The chairperson of the council’s Recreation and Events Committee, Councillor Scott Milne, says the council will buy more land as other already identified properties become available.
“The latest purchase means that a magnificent property is now in public ownership for the enjoyment of future generations of Aucklanders. It will become an icon of Auckland, with views and trees to rival Cornwall Park’s and the Auckland Domain’s.”
Councillor Milne says this week’s purchase was initiated by the council in 1998 and has been preceded by long and complex negotiations. “The council acknowledges the willingness of the Catholic Diocese to share the vision of a superb park that can be enjoyed by all Aucklanders.”
The land now owned by Auckland City Council is understood to have been the site of the Whataroa Pa. It was part of a 162-hectare property bought from local Maori in 1847 by early Auckland settler and land dealer William Hart. The Pah Homestead was built between 1877 and 1879 as Auckland businessman James Williamson’s “gentleman’s residence” and was one of the largest and finest homes in Auckland at that time.
Councillor Milne says plenty of evidence remains of James Williamson’s intention to establish “The Pah”, as it was known, as a prestigious estate and of the labours of up to eight full-time gardeners he employed.
The tree-lined drive to Pah Road remains largely intact, although parts of it now run through private properties adjoining the proposed park. The grounds include some of the finest exotic trees in Auckland and there are views to the Manukau Harbour and to One Tree Hill.
The homestead itself remains largely as it was built, with almost all of its original door and window joinery, elaborate ceiling roses, parquet floors and marble fireplaces intact. It is better known today as the Monte Cecilia House and at various times has served as an orphanage, a novitiate house, boarding school and – more recently – to provide emergency housing.
Councillor Milne says Aucklanders will have an opportunity to see through the home for themselves at an open day being planned for December.
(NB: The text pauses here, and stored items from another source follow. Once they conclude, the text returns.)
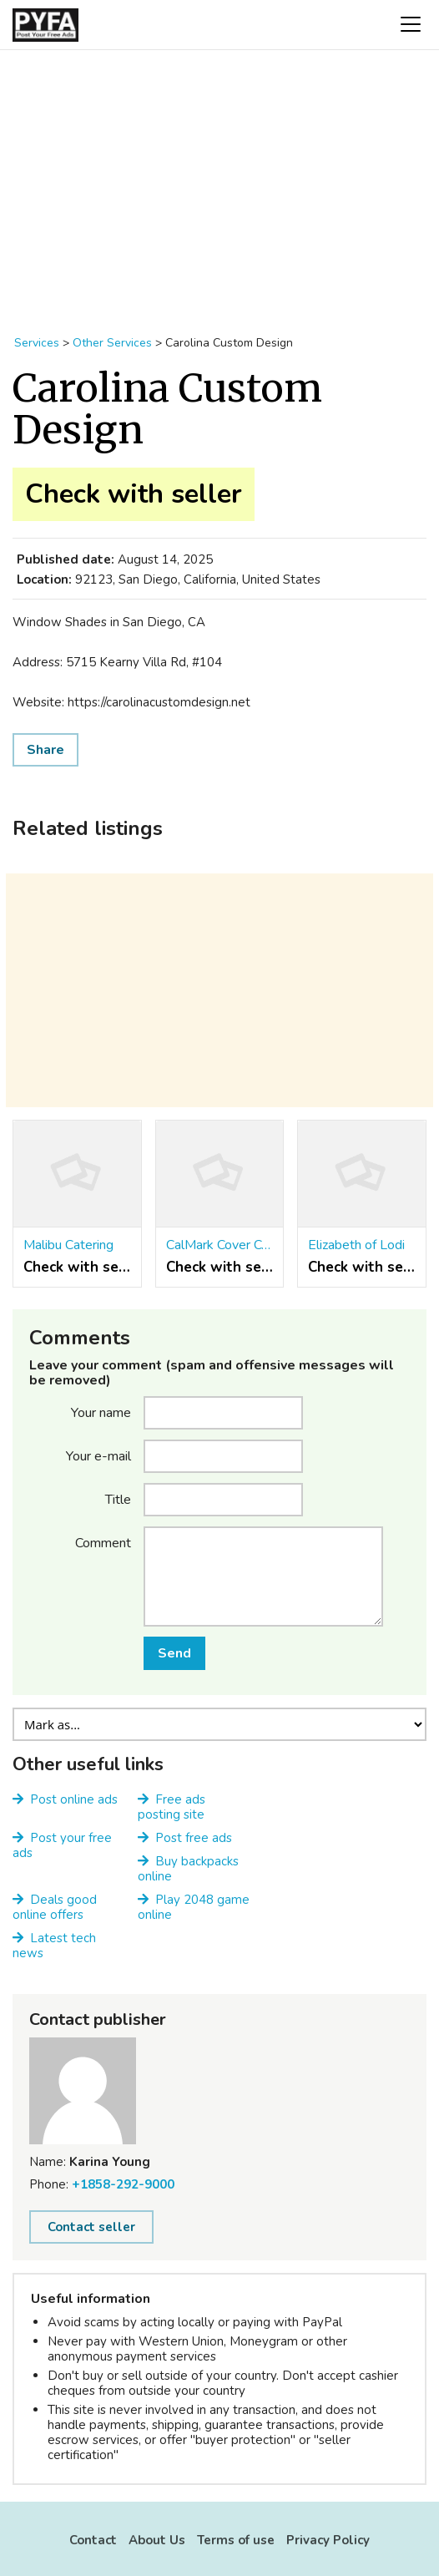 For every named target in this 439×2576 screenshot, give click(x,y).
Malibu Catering (68, 1245)
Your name (101, 1412)
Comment (103, 1542)
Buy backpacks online (188, 1869)
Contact (93, 2540)
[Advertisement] (219, 184)
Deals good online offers (55, 1907)
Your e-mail (98, 1455)
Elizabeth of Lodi (356, 1245)
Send (174, 1653)
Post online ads (74, 1799)
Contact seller (91, 2227)
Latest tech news (54, 1945)
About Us (157, 2540)
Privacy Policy (328, 2540)
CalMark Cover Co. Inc (220, 1245)
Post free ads (193, 1838)
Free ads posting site (171, 1807)
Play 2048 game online (194, 1907)
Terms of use (236, 2540)
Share (45, 750)
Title (118, 1498)
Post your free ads (62, 1845)
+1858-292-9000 (123, 2184) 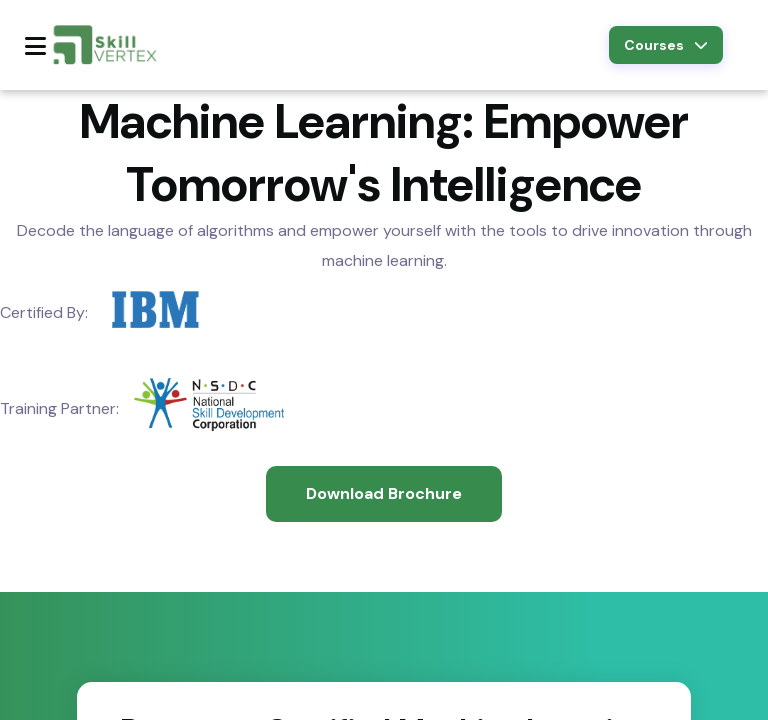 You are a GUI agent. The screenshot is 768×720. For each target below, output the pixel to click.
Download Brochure (384, 493)
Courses (666, 45)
About the same time, the council proposes calling for expressions of interest for the future use of the homestead.
He says the most frequent request received by the council’s Recreation and Events Committee is for more land to be set aside as public open space. “This purchase responds to that request and later this year we will be asking Aucklanders to contribute their ideas for the site’s development.”
He says the council will also work with neighbours to resolve parking and access issues.